_ASSIGNMENT:_ For the word "mindig", state how many lines below contain it. Give no other text.

_GIVEN INFORMATION:_
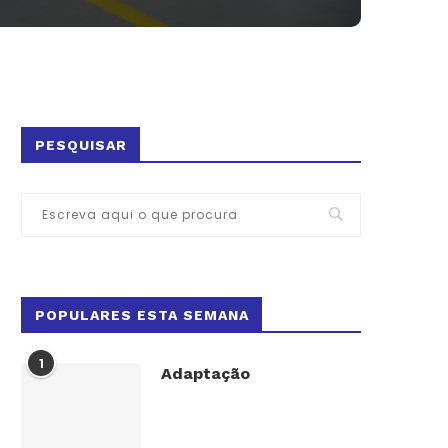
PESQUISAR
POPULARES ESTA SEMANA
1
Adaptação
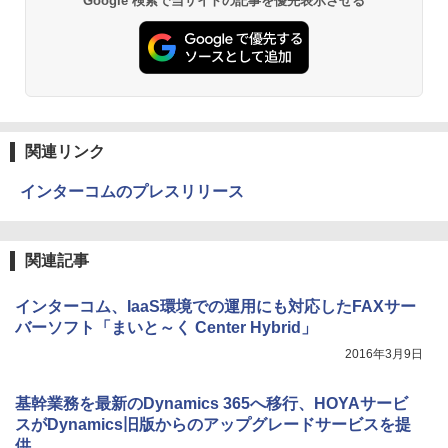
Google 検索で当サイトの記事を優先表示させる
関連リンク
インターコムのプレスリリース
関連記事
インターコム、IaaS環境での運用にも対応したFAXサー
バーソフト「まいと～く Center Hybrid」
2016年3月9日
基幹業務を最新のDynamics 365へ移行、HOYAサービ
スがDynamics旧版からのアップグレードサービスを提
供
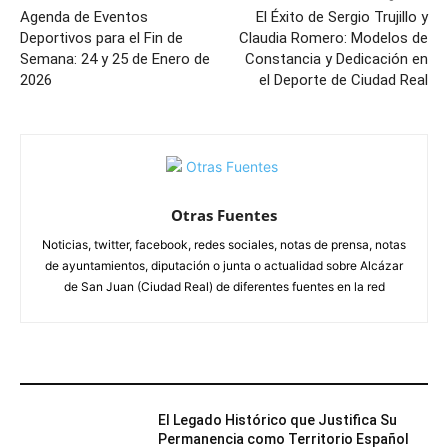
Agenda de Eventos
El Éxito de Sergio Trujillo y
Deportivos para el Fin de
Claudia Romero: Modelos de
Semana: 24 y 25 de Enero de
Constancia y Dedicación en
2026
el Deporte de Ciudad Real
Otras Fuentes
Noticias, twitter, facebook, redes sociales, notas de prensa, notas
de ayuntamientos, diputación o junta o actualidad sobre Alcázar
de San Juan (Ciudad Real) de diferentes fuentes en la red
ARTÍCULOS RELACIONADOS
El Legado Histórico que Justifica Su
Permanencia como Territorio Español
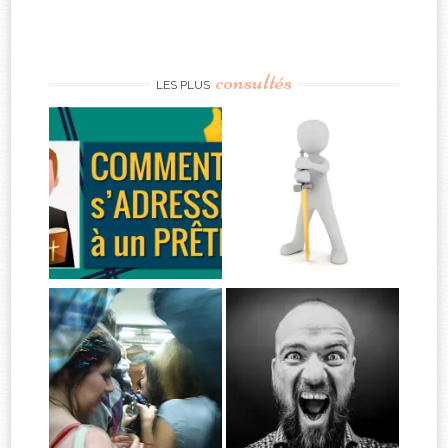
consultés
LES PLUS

---

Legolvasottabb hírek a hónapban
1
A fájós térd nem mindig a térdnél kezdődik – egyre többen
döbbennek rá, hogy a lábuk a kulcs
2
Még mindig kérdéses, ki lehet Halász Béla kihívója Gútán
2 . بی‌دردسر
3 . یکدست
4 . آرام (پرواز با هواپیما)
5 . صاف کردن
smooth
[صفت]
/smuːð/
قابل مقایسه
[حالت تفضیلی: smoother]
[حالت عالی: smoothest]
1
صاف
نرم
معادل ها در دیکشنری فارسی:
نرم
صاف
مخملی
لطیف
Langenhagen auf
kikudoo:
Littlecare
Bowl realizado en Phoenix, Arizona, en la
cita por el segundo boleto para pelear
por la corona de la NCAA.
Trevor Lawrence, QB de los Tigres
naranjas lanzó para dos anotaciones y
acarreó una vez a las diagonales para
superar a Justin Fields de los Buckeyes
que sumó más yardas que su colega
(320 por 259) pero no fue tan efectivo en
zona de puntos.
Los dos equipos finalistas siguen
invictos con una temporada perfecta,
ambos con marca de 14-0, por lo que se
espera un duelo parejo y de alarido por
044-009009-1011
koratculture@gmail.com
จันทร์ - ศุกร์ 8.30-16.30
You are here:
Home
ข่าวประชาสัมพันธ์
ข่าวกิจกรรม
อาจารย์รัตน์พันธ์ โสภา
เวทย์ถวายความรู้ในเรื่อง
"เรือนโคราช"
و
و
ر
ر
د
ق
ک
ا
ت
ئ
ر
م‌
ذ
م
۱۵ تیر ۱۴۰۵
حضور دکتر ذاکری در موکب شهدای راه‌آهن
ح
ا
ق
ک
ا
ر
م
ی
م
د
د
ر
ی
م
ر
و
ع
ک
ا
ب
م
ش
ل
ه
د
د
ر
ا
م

--

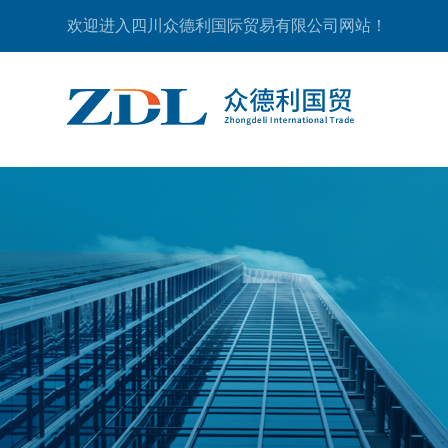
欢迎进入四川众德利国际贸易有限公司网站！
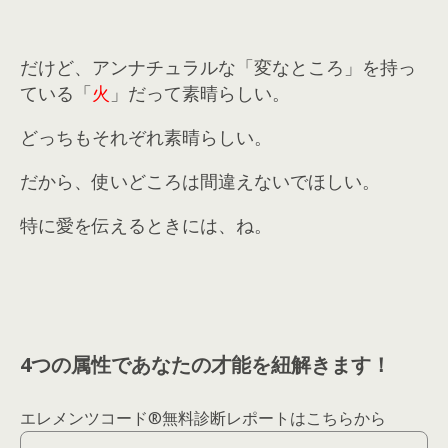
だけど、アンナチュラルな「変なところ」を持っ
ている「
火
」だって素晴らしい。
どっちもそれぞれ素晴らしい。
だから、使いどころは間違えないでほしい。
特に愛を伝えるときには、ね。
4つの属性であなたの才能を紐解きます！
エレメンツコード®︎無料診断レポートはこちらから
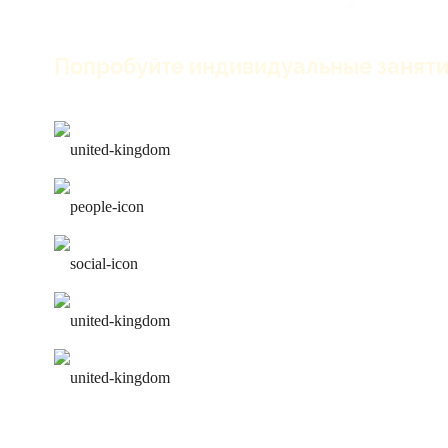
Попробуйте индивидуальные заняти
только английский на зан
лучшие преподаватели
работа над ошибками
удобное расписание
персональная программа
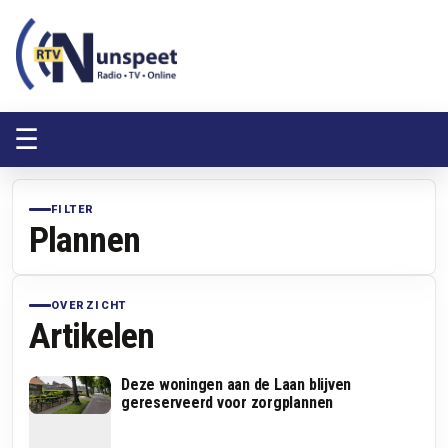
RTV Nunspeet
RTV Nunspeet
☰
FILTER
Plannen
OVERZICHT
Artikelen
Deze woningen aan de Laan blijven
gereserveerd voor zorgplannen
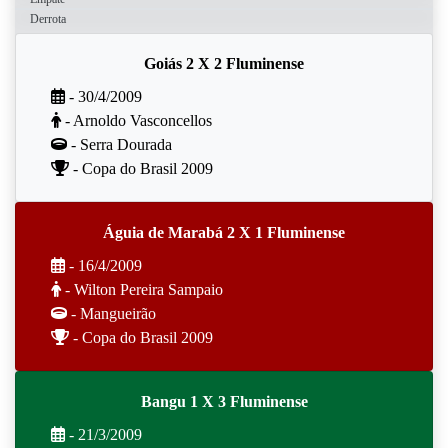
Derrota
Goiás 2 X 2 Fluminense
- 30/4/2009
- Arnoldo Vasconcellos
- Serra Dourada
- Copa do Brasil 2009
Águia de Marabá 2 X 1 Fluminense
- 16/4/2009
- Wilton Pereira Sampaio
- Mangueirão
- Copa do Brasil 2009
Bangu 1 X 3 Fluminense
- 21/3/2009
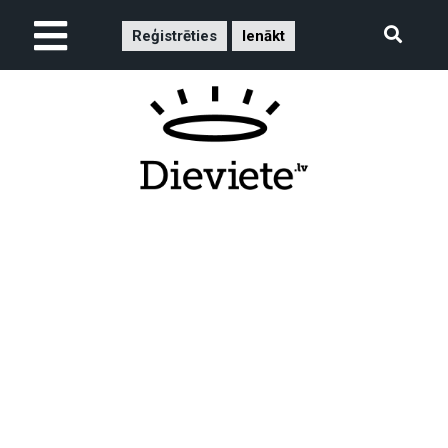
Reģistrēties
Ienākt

_YOUR RESPONSE:_ 2